No such concert would be complete without the hugely popular tone-poem, The Lark Ascending, by Vaughan Williams. It's a shimmering paean to the skylark and its song – it feels as if our human souls take flight with it over the pastoral landscape. In this extract, you'll hear the skylark's song, Vaughan Williams's music, and Robert Macfarlane's poem about the lark.
Modern life is so fast-paced that it's hard sometimes to take a moment to breathe, relax and decompress. The Late-Night Mixtape Prom, however, was intended as an antidote to this, taking inspiration from the spirit of the mixtape and splicing together a flurry of great Minimalist works, providing a chance to reflect and a much-needed wind-down.
We were blown away by Bach's organ masterpiece
The Toccata and Fugue in D minor is Bach’s most universally recognised organ work, due not only to its status as a favourite among organists and their listeners but also to its appearance in over 80 feature films, TV series and animations, including Walt Disney’s Fantasia (1940) in which Leopold Stokowski, egged on by Mickey Mouse, performed his own grand orchestral transcription of it, with the Philadelphia Orchestra.
Bach's organ music can be performed as what's been called 'lean Bach' or 'tubby Bach' – this suggests that the music works brilliantly on both small church organs and big concert instruments.
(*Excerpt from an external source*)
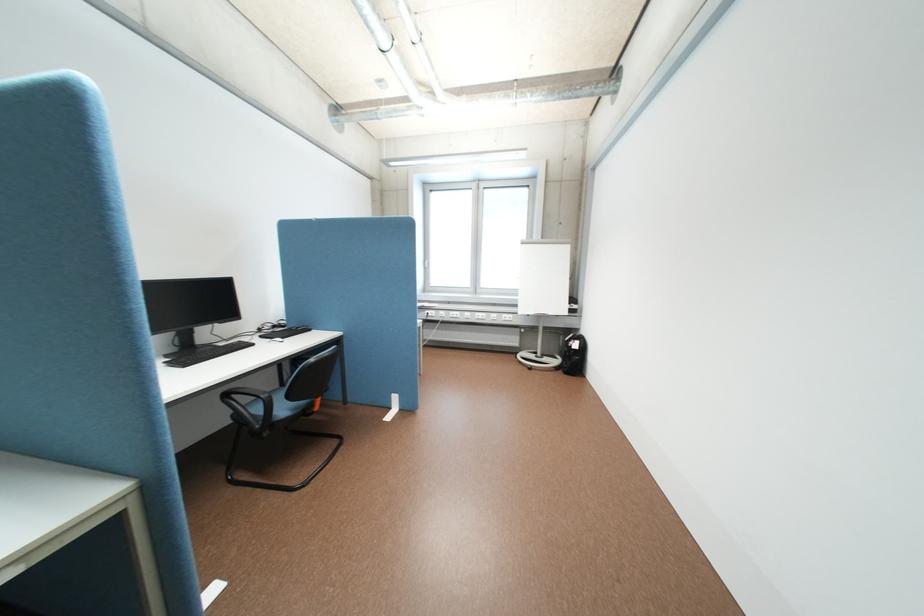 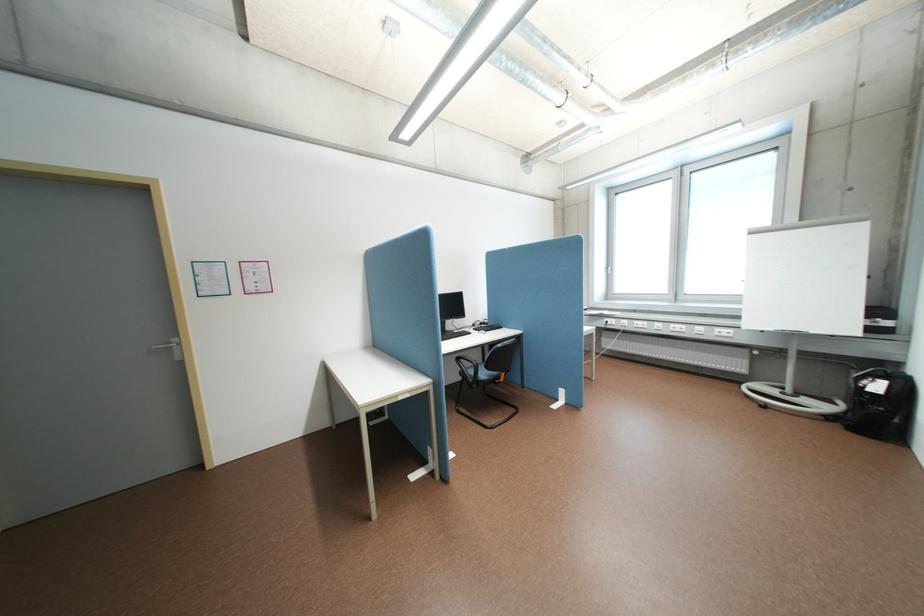 The point at (x=295, y=408) is marked in the first image. Where is the corresponding point in the second image?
And they don't come much bigger than the Royal Albert Hall's huge Henry Willis organ; with its 9,997 pipes, it’s known as 'The Voice of Jupiter' and it’s played here, in Prom 21, by the brilliant Olivier Latry, one of the organists at Notre Dame in Paris.
Last Night finished the season on a high
After 58 days, 85 concerts, 191 conductors and 83 orchestras, choirs and ensembles, the Proms 2019 season came to a close with Last Night of the Proms. One of the highlights on the night, a truly iconic moment, came when star-of-the-show Jamie Barton sang Rule, Britannia! and triumphantly held the LGBTQ+ rainbow flag aloft at the end of her performance, to the audience’s great delight.